I woke up feeling generally crappy, headachy, and just….off.  My face was still numb and looked puffy.  My hand was still numb, and I couldn’t feel my fingertips when I brushed across them.   So I went to work.  (Before you give me up as irreparably insane, understand that I work in a clinic, and going to work is going to see my provider.)  Thankfully, I was working with the single doctor on our staff that I trusted to take this a little more seriously than it had been taken before, and I got the earliest appointment with him that I could manage.  More than half of me was expecting the same level of curious dismissal that my last visit had given me, even when I could not manage half of the neurological tests he sprang on me.  There wasn’t dismissal, and there was a notable lack of curiosity on his face as he watched.  Concern yes, curiosity no.  So I asked the obvious… was I having another TIA?

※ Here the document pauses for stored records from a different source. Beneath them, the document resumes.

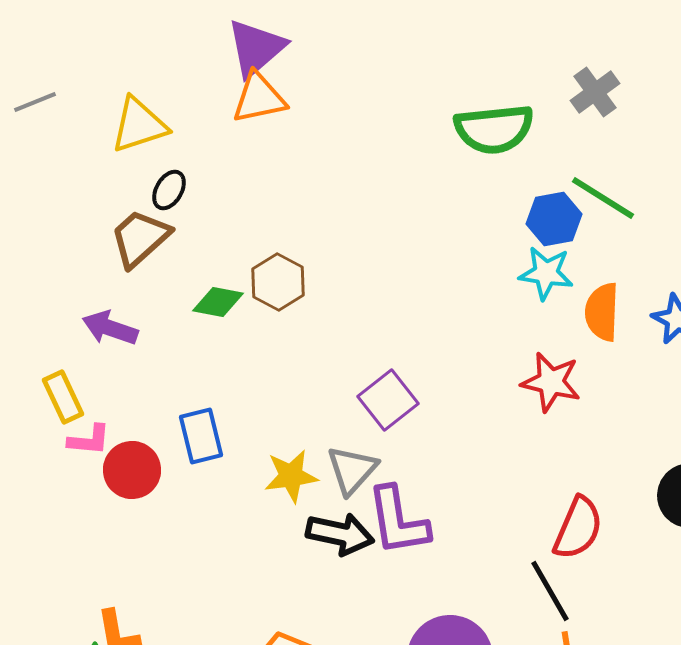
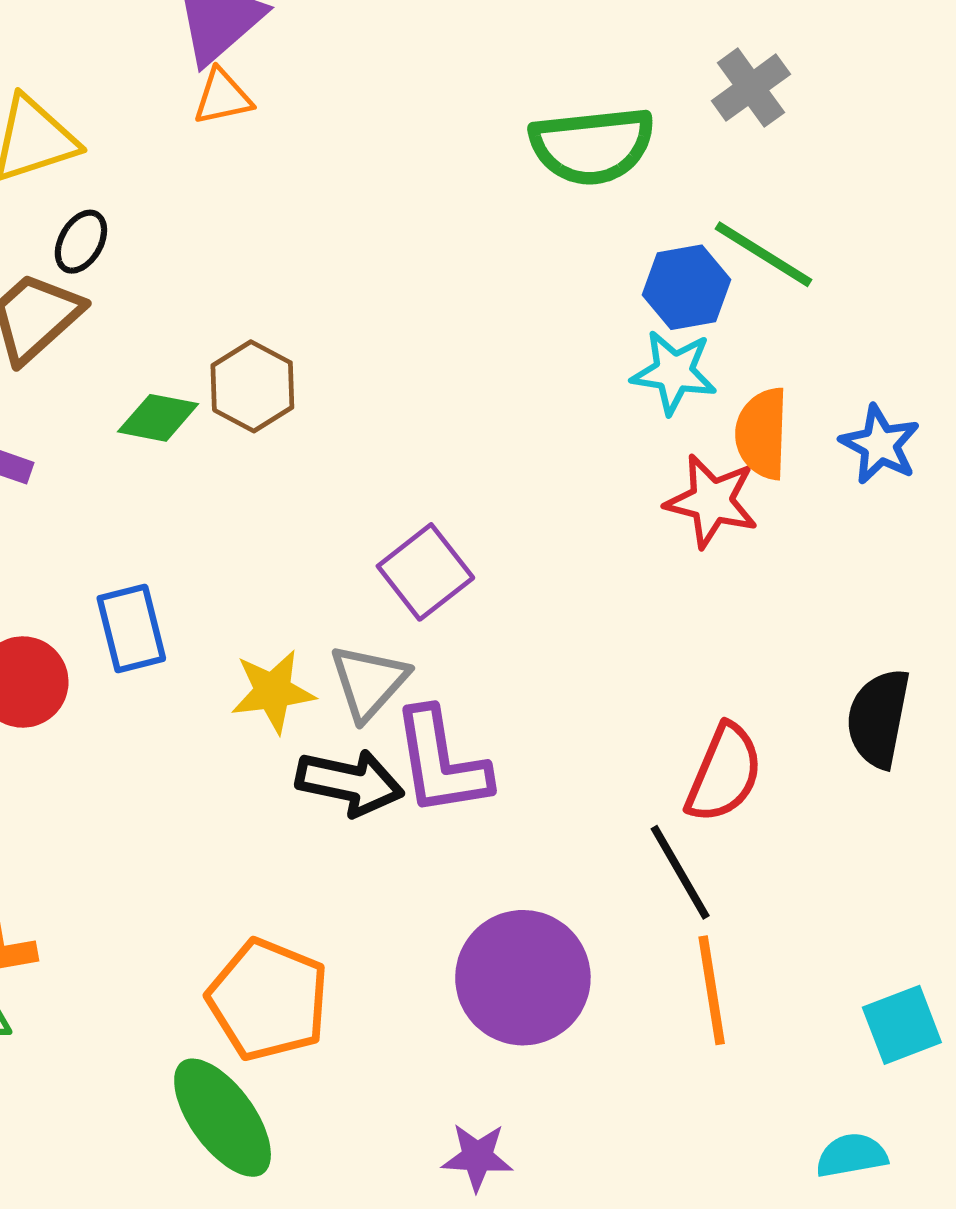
orange triangle: (259, 98) -> (223, 97), size x0.7
red star: (551, 382) -> (712, 501), moved

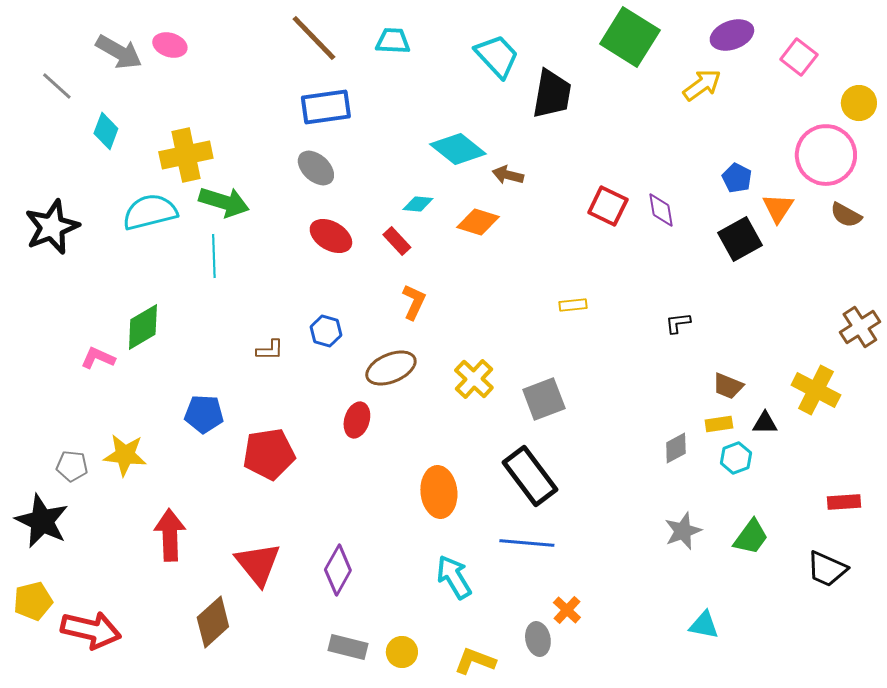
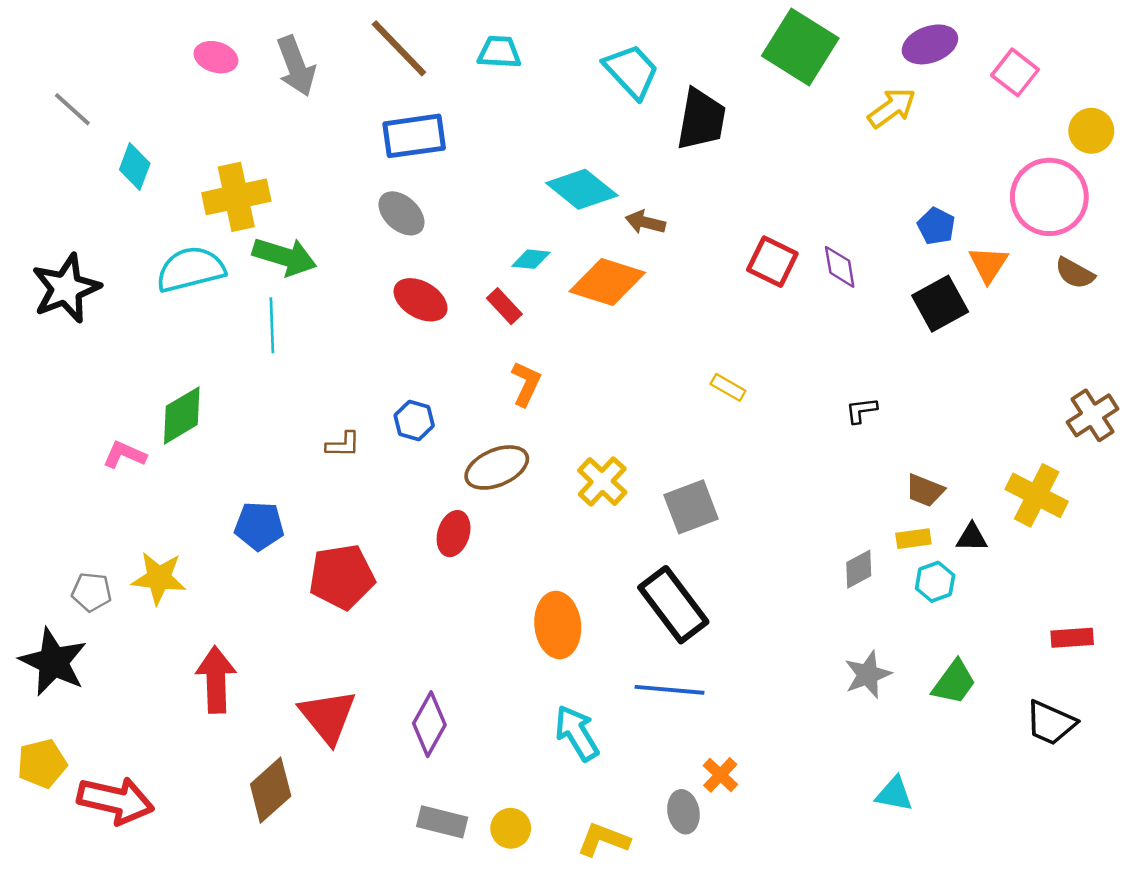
gray arrow: (119, 52) -> (296, 66), moved, turned 39
orange diamond: (478, 222) -> (607, 282), size x1.4
yellow rectangle: (573, 305) -> (728, 387), turned 36

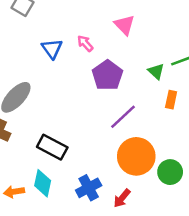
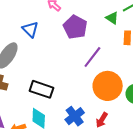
blue triangle: (52, 49) -> (30, 29), moved

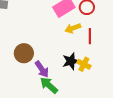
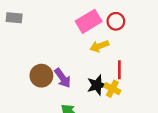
red line: (90, 36) -> (119, 70), moved
purple arrow: (42, 69) -> (63, 78), moved

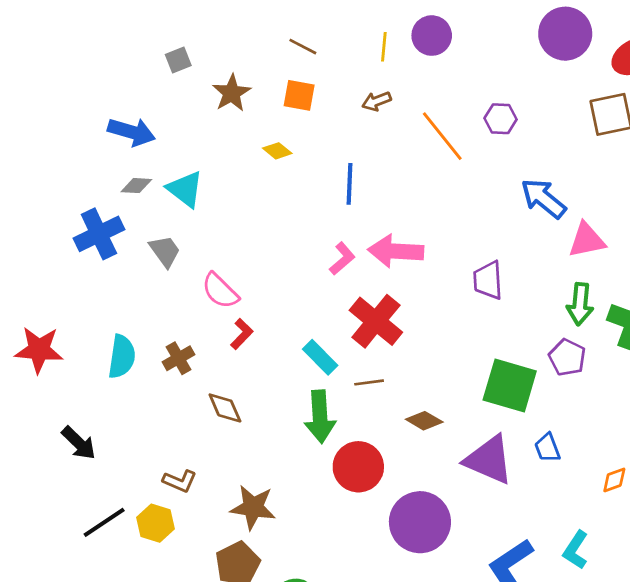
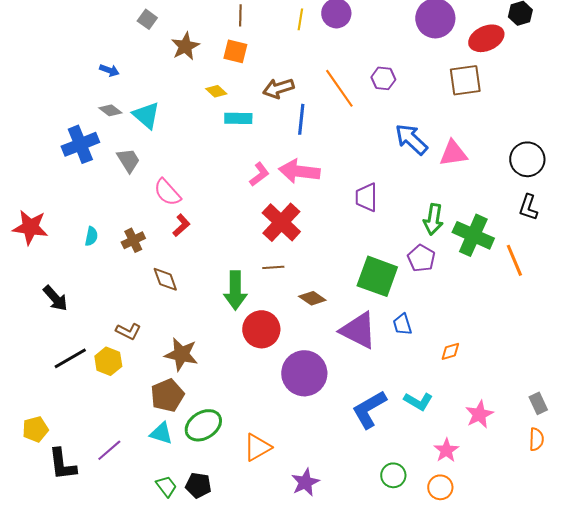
brown line: (303, 47) -> (240, 15), turned 60
gray square: (178, 60) -> (147, 19), turned -36
brown arrow: (377, 101) -> (278, 88), moved, size x1.4
blue arrow: (132, 132) -> (109, 70), size x0.6
blue line: (350, 184) -> (301, 119), moved
gray diamond: (136, 186) -> (110, 110), turned 30
pink triangle: (587, 240) -> (453, 153), moved
cyan semicircle: (122, 357) -> (91, 236), size x0.6
cyan rectangle: (320, 357) -> (238, 118), moved, turned -48
cyan L-shape: (576, 550) -> (418, 401), turned -96

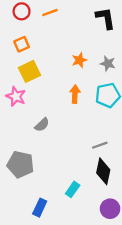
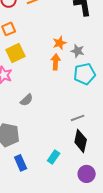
gray star: (108, 64) -> (78, 51), moved
orange arrow: (75, 94) -> (56, 62), moved
blue rectangle: (40, 208) -> (21, 163), moved, turned -49

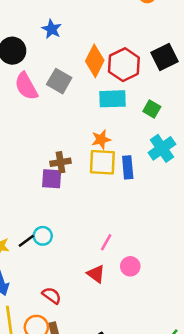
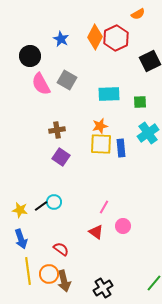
orange diamond: (95, 61) -> (95, 37), moved
red hexagon: (124, 65) -> (116, 38), moved
green square: (152, 109) -> (140, 102), turned -32
brown cross: (60, 162) -> (57, 130), moved
purple square: (52, 179) -> (61, 157), turned 30

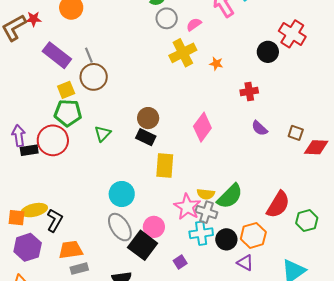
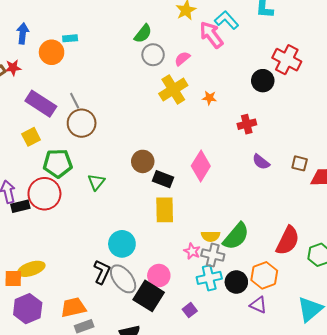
yellow square: (66, 90) -> (31, 137), moved
black rectangle: (146, 137) -> (163, 179), moved
pink star: (187, 207) -> (192, 251), size x0.6
black L-shape: (55, 220) -> (102, 272), moved

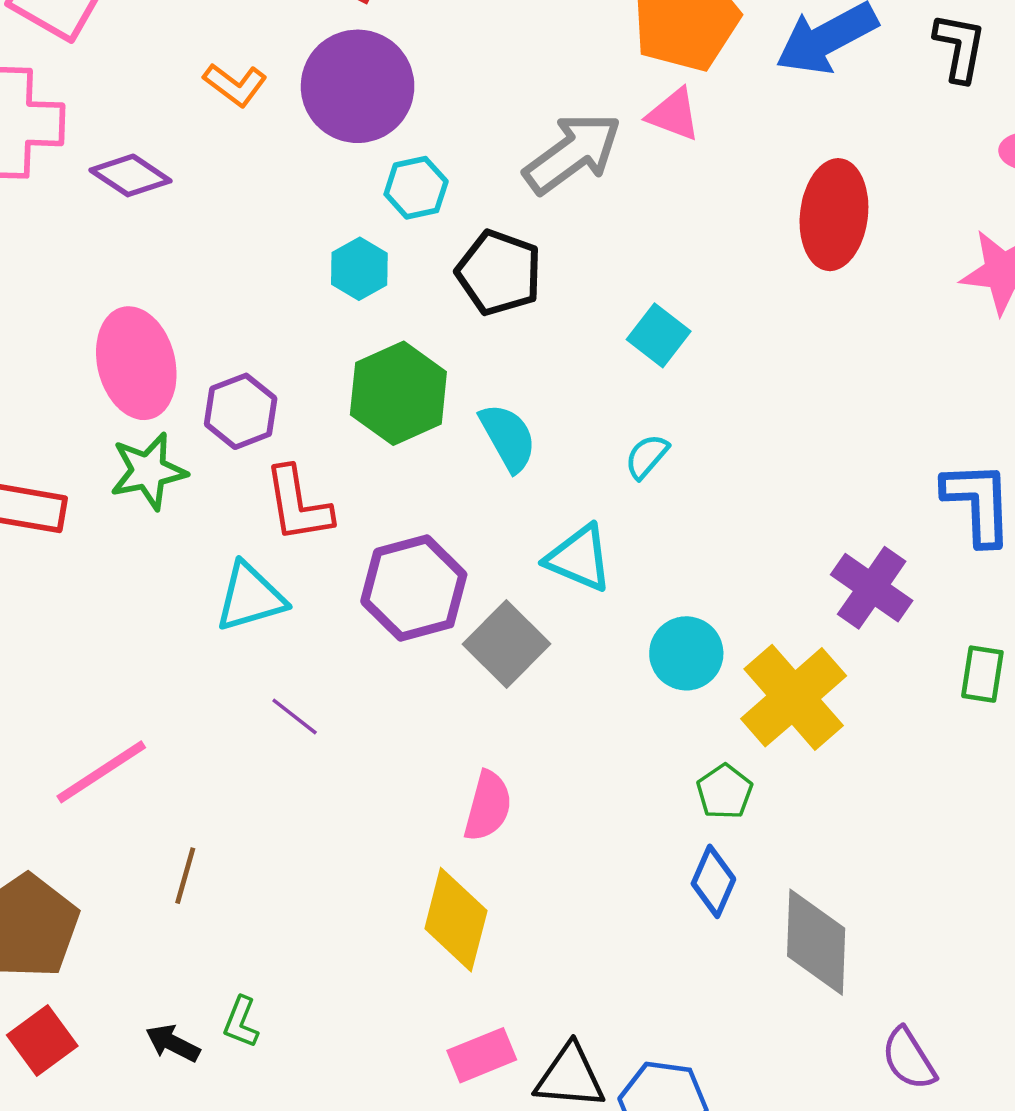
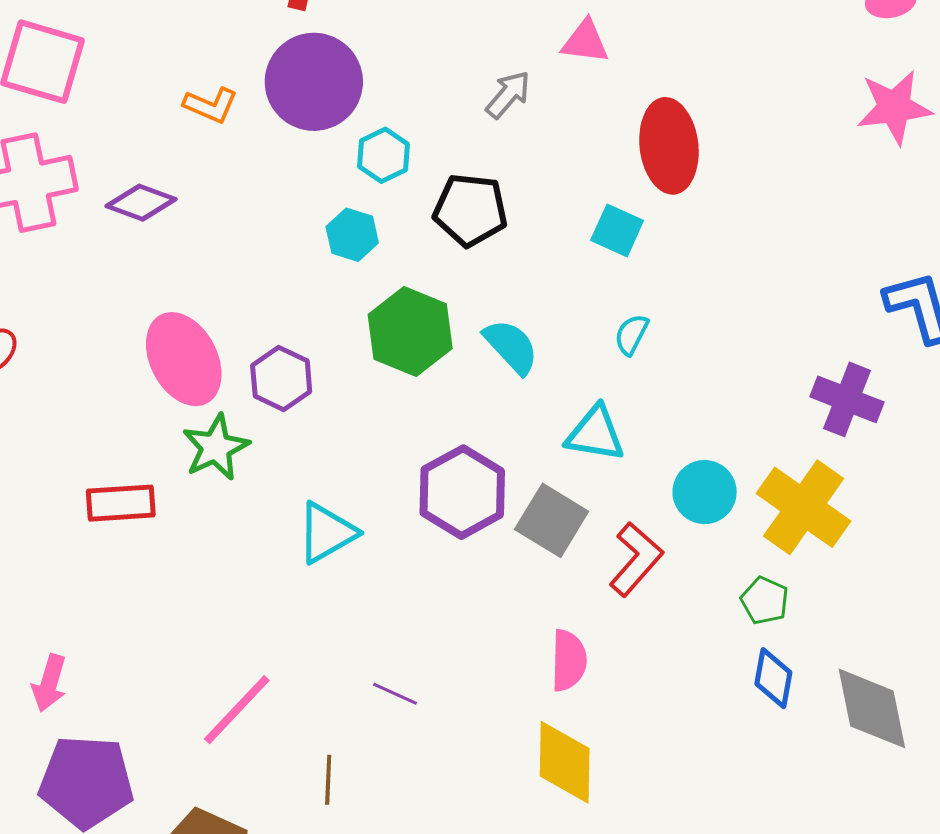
gray arrow: (573, 153) -> (508, 95), size x0.6
red ellipse: (834, 215) -> (669, 146), moved
red L-shape: (298, 504) -> (636, 559), moved, turned -116
purple line: (295, 717) -> (395, 694), moved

I had never been thrown the full s word before.  I’d had a mini stroke. A TIA.  But he frowned and shook his head.  No, he thought I had experienced a stroke.  No limiting “mini” with it.  Twelve hours out, and still experiencing symptoms… he was going ahead and calling it the real deal.  Another head CT…as crystal clear as the first.  I waited for the backing off of the whole “stroke” diagnosis.  But no….he was admitting me to the hospital…. the oddest phrase that I found myself repeating was “Observation for progression of stroke.”  That earned me a ‘fall risk’ wristband, every four hour neurological tests and some fairly dubious nurses.   They became even more dubious after they caught me happily playing World of Warcraft while confined to my hospital bed.  It all seemed like a whole lot of fuss over nothing.